In the end, you're the one who falls first.

You watch Merlin weep over his dead friend and wonder if he would ever weep over you some day. Do you matter to him? Would your death mean anything to this beautiful boy?

He is subdued on the ride back to Camelot. You're sure he misses his mother already, and William. Morgana and Gwen keep their distance, choosing to let him mourn by himself, but you who know what it is to grieve alone can't keep away. You spur your horse to canter beside his, and in a stupid gesture grab his hand. You hold it all the way back to the citadel.

He silently clutches onto you like you're his lifeline, and he doesn't let go.

You observe him for the week it takes for him to smile again, leaning against door jambs and shirking your princely duties while he potters around attempting to be competent. Your eyes follow the tuft of hair on the back of his head that sticks up just over the muted red of his scarf. If he notices, he says nothing.

He touches you one morning while he's dressing you — he takes your hand in both of his and raises it to his face in a caress as his fingers slide down to clutch your wrist and feel your thundering pulse.

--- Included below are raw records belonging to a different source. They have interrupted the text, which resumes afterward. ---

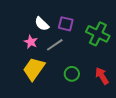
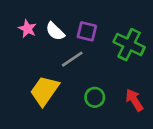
pink star: (31, 42) -> (27, 29), moved

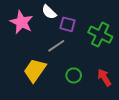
pink star: (27, 29) -> (21, 22), size x1.6
white semicircle: (55, 31) -> (49, 12), moved

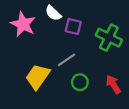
gray line: (56, 46) -> (67, 60), moved

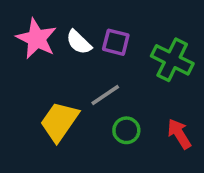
white semicircle: (53, 13) -> (79, 42), moved

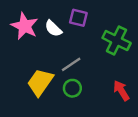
purple square: (116, 42) -> (78, 18), moved
green circle: (126, 130) -> (72, 88), moved

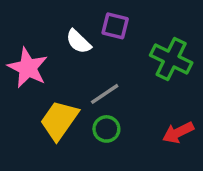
pink star: (25, 26) -> (28, 68), moved
red arrow: (121, 91) -> (178, 132), turned -84

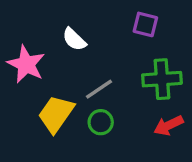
purple square: (115, 26) -> (145, 24), moved
green cross: (171, 59) -> (162, 79), moved, turned -30

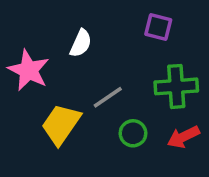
white semicircle: (74, 39) -> (81, 43), turned -110
green circle: (101, 122) -> (133, 133), moved

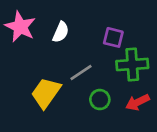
purple square: (158, 27) -> (113, 37), moved
pink star: (29, 70) -> (20, 27), moved

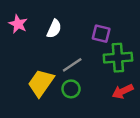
pink star: (20, 27) -> (18, 24), size x0.7
green circle: (100, 100) -> (71, 89), moved

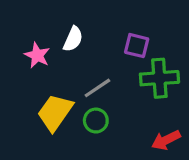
pink star: (18, 24) -> (37, 55), moved
red arrow: (123, 91) -> (166, 140), moved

"You wouldn't do it unless I did," he whispers, and you want to kiss him but you don't.

You're barely an adult. You don't know what it's like to live, even though you've gone on patrols and fought battles and had men bleed out in your arms. You don't know what it's like to love, so fiercely that you would raze the world. Is that what your father lost? Is that why he razed the world? There was a girl you once thought you'd adored when you were fourteen, the daughter of a chambermaid. You'd thought you'd give up your claim to an entire kingdom for her. She'd shied away from you when you'd told her, and then she'd stopped coming to the castle.

This boy, younger than you, is just a peasant with the worst luck. He didn't even want to be around you. He hated you when he first met you, and it isn't as if you're forcing him to stay, he can quit and run off and separate his world from yours whenever he likes. Why doesn't he?

"You're burnt into my heart," he promises, when you're dying in your bed and he thinks you can't hear him. More the fool him, his voice is the only thing that keeps you in this world.

"Will you mourn me?" you plead behind your scorching eyelids, as he drags your hand up so you can feel your imprint in his chest.

He saves you somehow.

"Don't you wish you'd never met me?" you ask, kissing him hard.

"Every day," he answers, grinning.

Two boys sit on the edge of the world, legs swinging.